* [What you have to do] Starting at the top line, print the entries below exactly as they are and skip every picture.

* [Material shown]
•••••

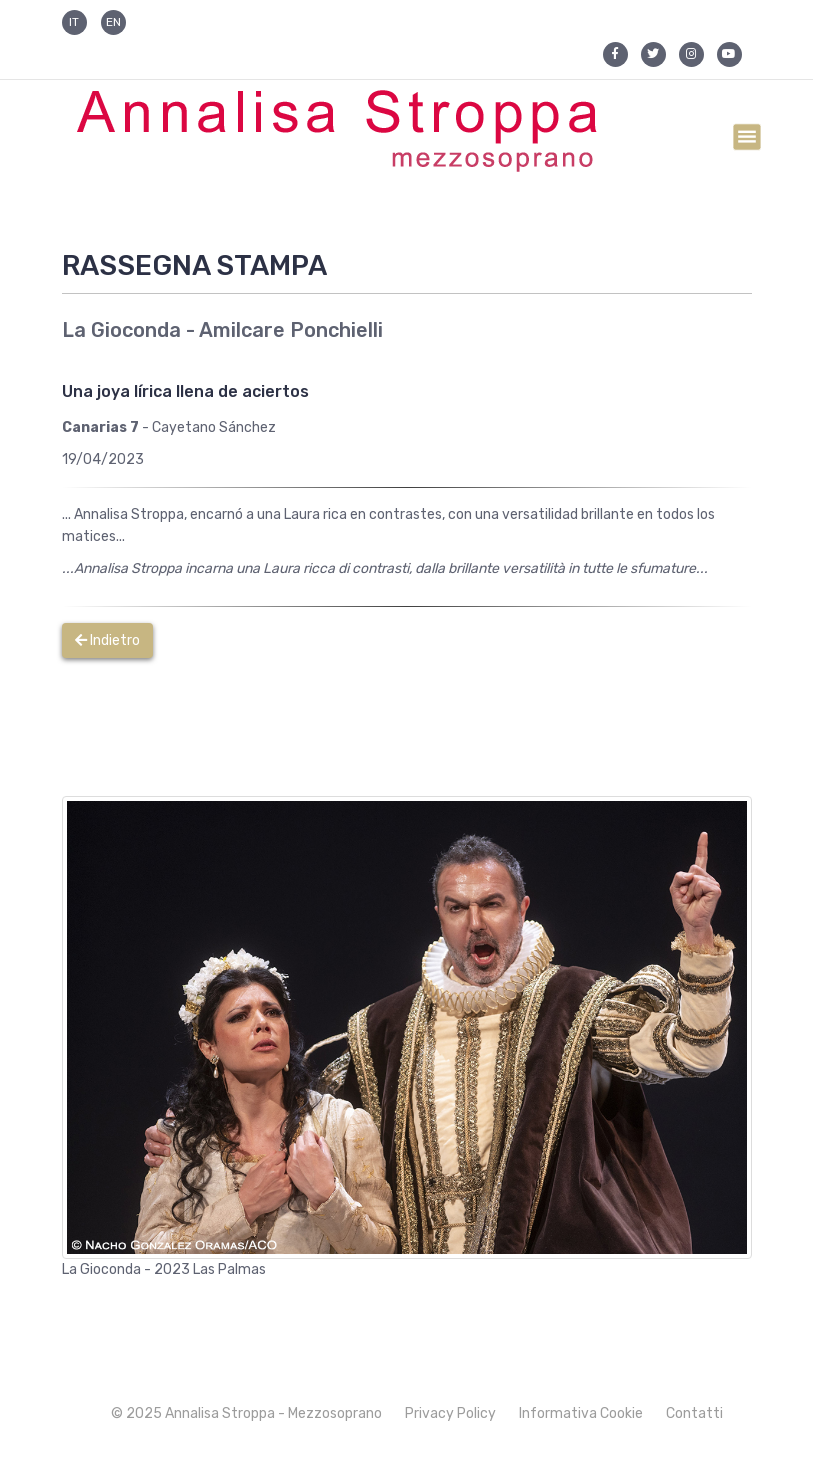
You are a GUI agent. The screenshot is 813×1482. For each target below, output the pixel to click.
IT (74, 22)
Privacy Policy (450, 1413)
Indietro (107, 640)
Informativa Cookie (581, 1413)
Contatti (694, 1413)
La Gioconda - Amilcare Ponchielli (222, 330)
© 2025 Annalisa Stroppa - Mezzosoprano (246, 1413)
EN (113, 22)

•••••

* [Output below]
You are a GUI agent. The screenshot is 813×1482. For each target below, output the pixel to click.
IT (74, 22)
Privacy Policy (450, 1413)
Indietro (107, 640)
Informativa Cookie (581, 1413)
Contatti (694, 1413)
La Gioconda - Amilcare Ponchielli (222, 330)
© 2025 Annalisa Stroppa - Mezzosoprano (246, 1413)
EN (113, 22)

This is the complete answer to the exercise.